The word columbine derives from the Latin word columbinus, meaning "dove", a reference to the flowers' appearance of a group of doves. The usual common name Mancos columbine is taken from the town of Mancos, Colorado, from where the type specimen was sent by Alfred Wetherill (brother of Richard Wetherill) to the describer of the species, Alice Eastwood. Wetherill noted in his letter to Eastwood that it was similar enough to Aquilegia ecalcarata that he at first took it for that species.

===Eastwood's spurless columbine===

Eastwood had seen a spurless columbine from the head Mesa Verde National Park's Johnston Canyon, about 25 mi from Mancos, in 1891. She described its locale as a single shaded, dry cavern within the canyon where the plant relied on its proximity to the damp stones to survive. From 1892 until at least 2003, the spurless form was not seen in the wild, leading to it being presumed extinct. Two specimens of the variety were collected by Stephen O. Myers on 23 June 2008 at the same type locality as those of the 1890s. These specimens are currently in the herbariums of the University of Northern Colorado and the Denver Botanic Gardens.

The American botanist and gardener Robert Nold, referring to the spurless Johnson Canyon columbine, said "[t]he taxonomic history of Alice Eastwood's columbine is a peculiar one". While Eastwood described this species as Aquilegia ecalcarata, that name had been applied to another species of columbine two years earlier.

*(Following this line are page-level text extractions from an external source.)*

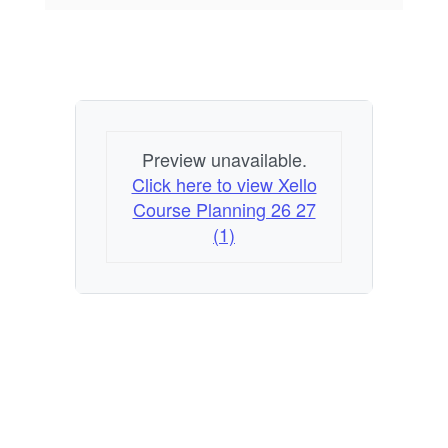
Preview unavailable.
Click here to view Xello
Course Planning 26 27
(1)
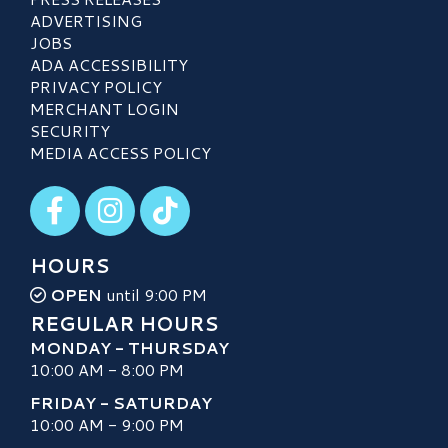
ADVERTISING
JOBS
ADA ACCESSIBILITY
PRIVACY POLICY
MERCHANT LOGIN
SECURITY
MEDIA ACCESS POLICY
Visit our Facebook
Visit our Instagram
Visit our TikTok
HOURS
OPEN
until 9:00 PM
REGULAR HOURS
MONDAY - THURSDAY
10:00 AM - 8:00 PM
FRIDAY - SATURDAY
10:00 AM - 9:00 PM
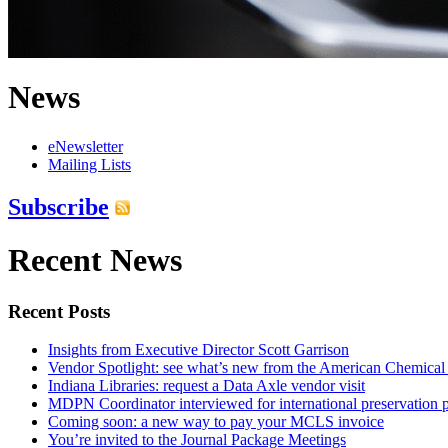
News
eNewsletter
Mailing Lists
Subscribe
Recent News
Recent Posts
Insights from Executive Director Scott Garrison
Vendor Spotlight: see what’s new from the American Chemical
Indiana Libraries: request a Data Axle vendor visit
MDPN Coordinator interviewed for international preservation p
Coming soon: a new way to pay your MCLS invoice
You’re invited to the Journal Package Meetings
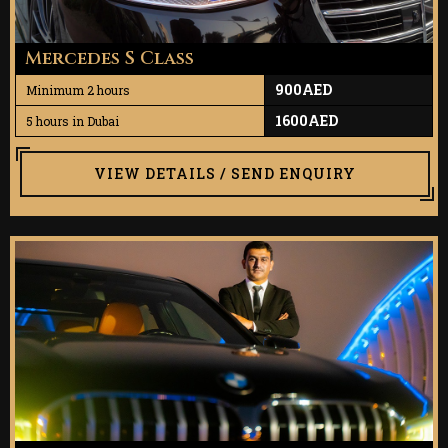
Mercedes S Class
900AED
Minimum 2 hours
1600AED
5 hours in Dubai
VIEW DETAILS / SEND ENQUIRY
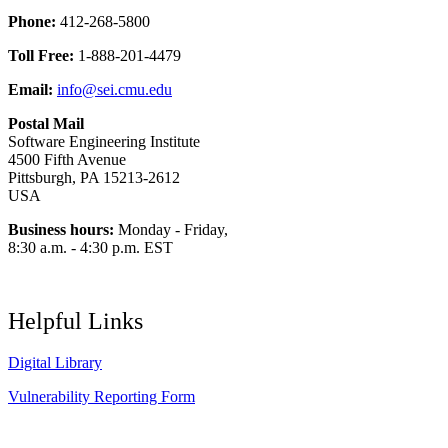
Phone:
412-268-5800
Toll Free:
1-888-201-4479
Email:
info@sei.cmu.edu
Postal Mail
Software Engineering Institute
4500 Fifth Avenue
Pittsburgh, PA 15213-2612
USA
Business hours:
Monday - Friday,
8:30 a.m. - 4:30 p.m. EST
Helpful Links
Digital Library
Vulnerability Reporting Form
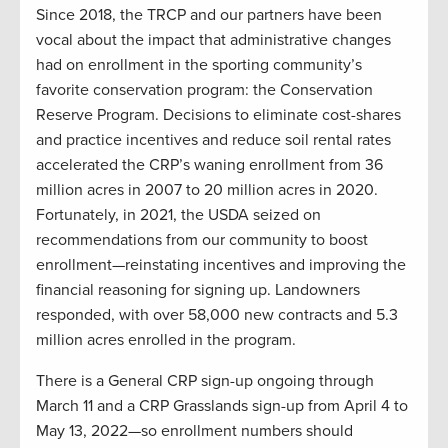
Since 2018, the TRCP and our partners have been
vocal about the impact that administrative changes
had on enrollment in the sporting community’s
favorite conservation program: the Conservation
Reserve Program. Decisions to eliminate cost-shares
and practice incentives and reduce soil rental rates
accelerated the CRP’s waning enrollment from 36
million acres in 2007 to 20 million acres in 2020.
Fortunately, in 2021, the USDA seized on
recommendations from our community to boost
enrollment—reinstating incentives and improving the
financial reasoning for signing up. Landowners
responded, with over 58,000 new contracts and 5.3
million acres enrolled in the program.
There is a General CRP sign-up ongoing through
March 11 and a CRP Grasslands sign-up from April 4 to
May 13, 2022—so enrollment numbers should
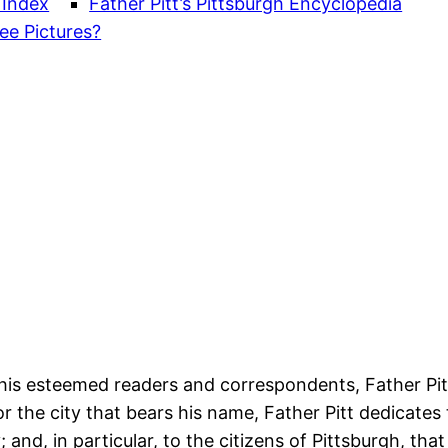
 Index
Father Pitt’s Pittsburgh Encyclopedia
ee Pictures?
 his esteemed readers and correspondents, Father Pi
or the city that bears his name, Father Pitt dedicates 
y; and, in particular, to the citizens of Pittsburgh, th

In 1893, the American geologist and botanist Marcus E. Jones assigned the columbine to a new section, Pseudaquilegia, though this section was not accepted by the taxonomic community. Eastwood's later discovered spurred forms of the columbine and renamed the species to A. micrantha, describing the Johnston Canyon columbine as A. micrantha mancosana. This spurless columbine is now thought to be a spurless A. micrantha variety, assigned the names A. micrantha var. mancosana and A. micrantha var. micrantha.

===Varieties===
Three varieties are accepted according to the Royal Botanic Gardens, Kew's Plants of the World Online (POWO):
- Aquilegia micrantha var. grahamii (S.L.Welsh & Goodrich) N.H.Holmgren & P.K.Holmgren – Graham's columbine, Utah
- Aquilegia micrantha var. loriae (S.L.Welsh & N.D.Atwood) N.H.Holmgren & P.K.Holmgren – Lori's columbine, Utah
- Aquilegia micrantha var. micrantha – Utah, Colorado, and northern Arizona

While A. m. var. mancosana is recognized as a synonym of A. m. var. micrantha by POWO, A. m. var. mancosana is recognized as a distinct variety by other authorities.

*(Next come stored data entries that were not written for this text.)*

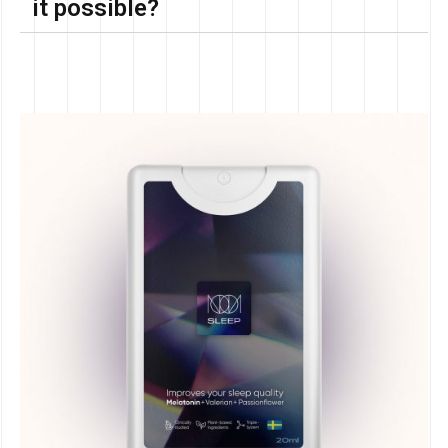
it possible?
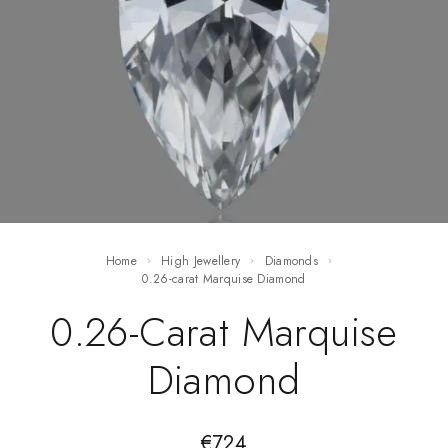
Home
High Jewellery
Diamonds
0.26-carat Marquise Diamond
0.26-Carat Marquise
Diamond
€
724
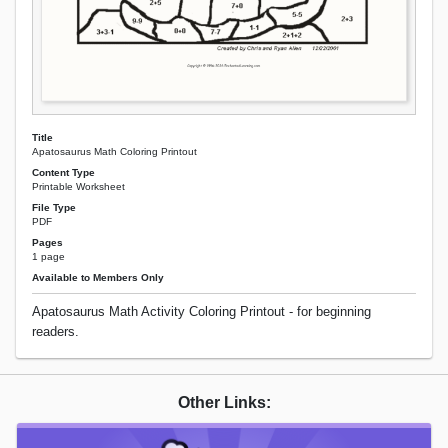
Title
Apatosaurus Math Coloring Printout
Content Type
Printable Worksheet
File Type
PDF
Pages
1 page
Available to Members Only
Apatosaurus Math Activity Coloring Printout - for beginning
readers.
Other Links:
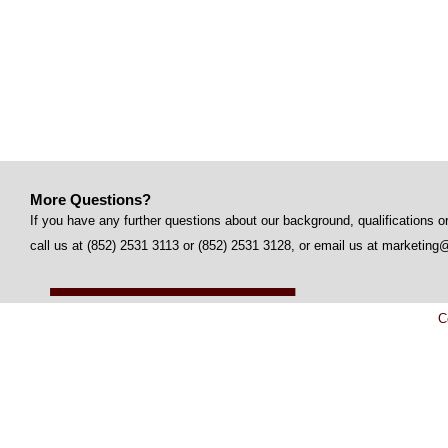
More Questions?
If you have any further questions about our background, qualifications or
call us at (852) 2531 3113 or (852) 2531 3128, or email us at marketi
C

==Distribution and habitat==
Aquilegia micrantha is endemic to the Southwestern United States (southeastern Utah, southwestern Colorado, and extreme northern Arizona). The species grows only on hanging gardens in the canyons of the Colorado Plateau and Canyonlands where alkaline water seeps from the bases of cliffs. Its favored elevations are between 1000 m and 2500 m. This range places it within the ecological environment known as the juniper belt.

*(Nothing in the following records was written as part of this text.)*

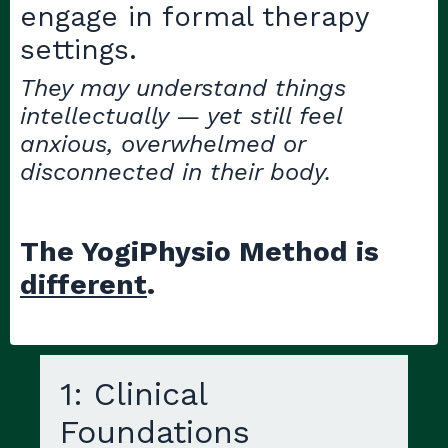
engage in formal therapy
settings.
They may understand things
intellectually — yet still feel
anxious, overwhelmed or
disconnected in their body.
The YogiPhysio Method is
different
.
1: Clinical
Foundations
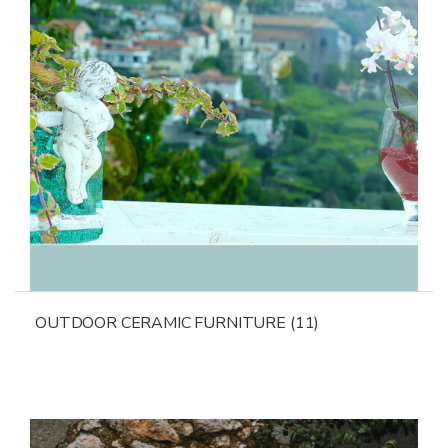
OUTDOOR CERAMIC FURNITURE
(11)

Due to a lack of any genetic barriers to hybridization in Aquilegia, the species hybridize wherever their ranges overlap. Hybridization occurs with A. elegantula on the eastern limits of A. micranthas range.

===Conservation===
As of 2025, Plants of the World Online – utilizing the Angiosperm Extinction Risk Predictions v1 – predicted the extinction risk for Aquilegia micrantha as "not threatened" with a confidence level of "confident". The plant's NatureServe conservation status – last reviewed in 1984 – is G5, meaning its global population is considered "secure". The population of A. micrantha in Colorado was simultaneously evaluated and has a status of S5, identifying it also as "secure".

==Uses==
Aquilegia micrantha has been used by the Navajo and Kayenta peoples to assist in childbirth.